The year 1790, found Cowper still indefatigably engaged in preparing his translation for the press. In a letter to Mrs. King, 4th January, he thus writes: "Your long silence has occasioned me a thousand anxious thoughts about you. So long it has been, that whether I now write to a Mrs. King at present on earth, or already in heaven, I know not. I have friends whose silence troubles me less, though I have known them longer; because, if I hear not from themselves, I yet hear from others, that they are still living, and likely to live. But if your letters cease to bring me news of your welfare, from whom can I gain the desirable intelligence? The birds of the air will not bring it, and third, person there is none between us by whom it might be conveyed. Nothing is plain to me in this subject, but that either you are dead, or very much indisposed, or which would perhaps affect me with as deep a concern, though of a different kind, very much offended. The latter of those suppositions I think the least probable, conscious as I am of an habitual desire to offend nobody, especially a lady, and a lady too who has laid me under so many obligations. But all the three solutions above mentioned are very uncomfortable; and if you live, and can send me one that will cause me less pain than either of them, I conjure you by the charity and benevolence which I know influence you on all occasions, to communicate it without delay. It is possible, notwithstanding appearances to the contrary, that you are not become perfectly indifferent to me, and to what concerns me. I will therefore add a word or two on the subject which once interested you, and which is, for that reason, worthy to be mentioned, though truly for no other. I am well, and have been so (uneasiness on your part excepted) both in mind and body ever since I wrote to you last. I have still the same employment; Homer in the morning, and Homer in the evening, as constant as the day goes round. In the spring I hope to send the Iliad and the Odyssey to the press. So much for me and my occupations."

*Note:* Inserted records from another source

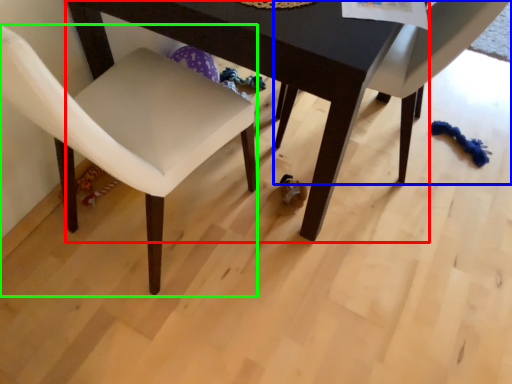 Question: Which is nearer to the table (highlighted by a red box)? chair (highlighted by a blue box) or chair (highlighted by a green box).

Choices:
 (A) chair
 (B) chair

Answer: (B) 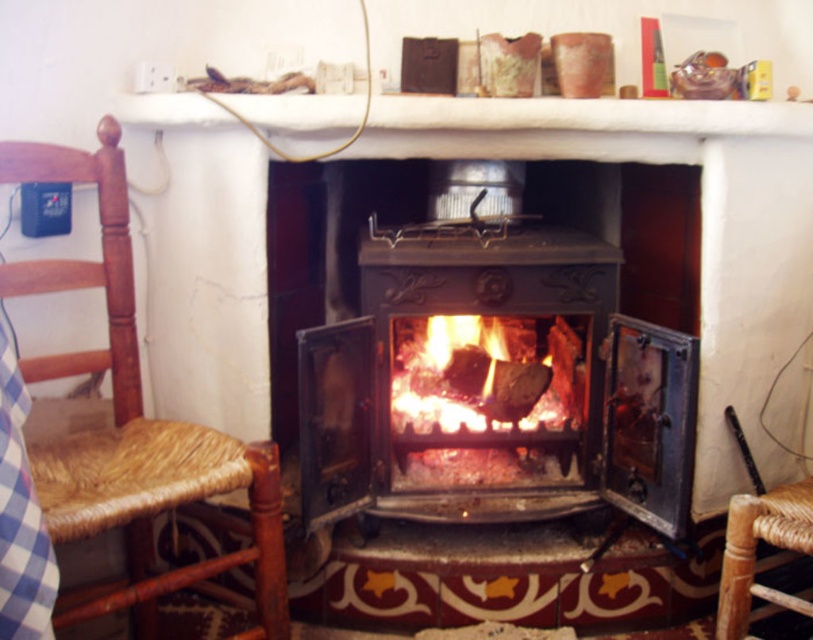 Question: Is brown wicker rocking chair at left to the left of charcoal black wood at center from the viewer's perspective?

Choices:
 (A) no
 (B) yes

Answer: (B)

Question: Which point appears closest to the camera in this image?

Choices:
 (A) (146, 625)
 (B) (438, 266)

Answer: (A)

Question: Does shiny black stove at center appear on the left side of brown wicker rocking chair at left?

Choices:
 (A) yes
 (B) no

Answer: (B)

Question: Among these points, which one is farthest from the camera?

Choices:
 (A) (507, 333)
 (B) (533, 397)
 (C) (102, 195)

Answer: (A)

Question: Which object appears closest to the camera in this image?

Choices:
 (A) brown wicker rocking chair at left
 (B) shiny black stove at center
 (C) charcoal black wood at center

Answer: (A)

Question: Can you confirm if brown wicker rocking chair at left is positioned above charcoal black wood at center?

Choices:
 (A) yes
 (B) no

Answer: (A)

It would scarcely be supposed that a person performing such an Herculean task as that of translating Homer, would have troubled himself to compose, or even to revise, a volume of hymns for children. The following extract, however, will show that, anxious as Cowper was to finish his Homer, he could nevertheless, allow his attention to be, in a great mea sure, diverted from it, at least for a time, when he thought he could employ his talents usefully. "I have long been silent,

but you have had the charity, I hope, and believe, not to ascribe my silence to a wrong cause. The truth is, I have

been too busy to write to any body, having been obliged to give my early mornings to the revisal and correction of a little volume of hymns for children, written, by I know not whom; this task I finished yesterday, and while it was in hand, wrote only to my cousin, and to her rarely. From her, however, I knew that you would hear of my well being, which made me less anxious about my debts to you than I could have been otherwise. The winter has been mild; but our winters are in general such, that when a friend leaves us in the beginning of that season, I always feel in my heart a perhaps, importing that we may possibly have met for the last time, and that the robins may whistle on the grave of one of us before the return of summer. Though I have been employed as described above, I am still thrumming Homer's lyre; that is to say, I am still employed in my last revisal; and to give you some idea of the intenseness of my toils, I will inform you that it cost me all the morning yesterday, and all the evening, to translate a single simile to my mind. The transitions from one member of the subject to another, though easy and natural in the Greek, turn out often so intolerably awkward in an English version, that almost endless labour, and no little address, are requisite to give them grace and elegance. The under parts of the poem, (those, I mean, which are merely narrative,) I find the most difficult. These can only be supported by the diction, and on these, for that reason, I have bestowed the most abundant labour. Fine similes, and fine speeches, are more likely to take care of themselves; but the exact process of slaying a sheep and dressing it, is not so easy in our language, and in our measure to dignify. But I shall have the comfort, as I before said, to reflect, that whatever may be hereafter laid to my charge, the sin of idleness will not,—justly, at least it never will. In the mean time, I must be allowed to say, that not to fall short of the original in everything, is impossible. I thank you for your German clavis, which has been of considerable use to me; I am indebted to it for a right understanding of the manner in which Achilles prepared pork, mutton, and goats' flesh, for the entertainment of his friends, on the night when they came deputed by Agamemnon to negotiate a reconciliation. A passage of which nobody in the world is perfectly master, myself only, and Schaulfelbergerus excepted, nor ever was, except when Greek was a living language."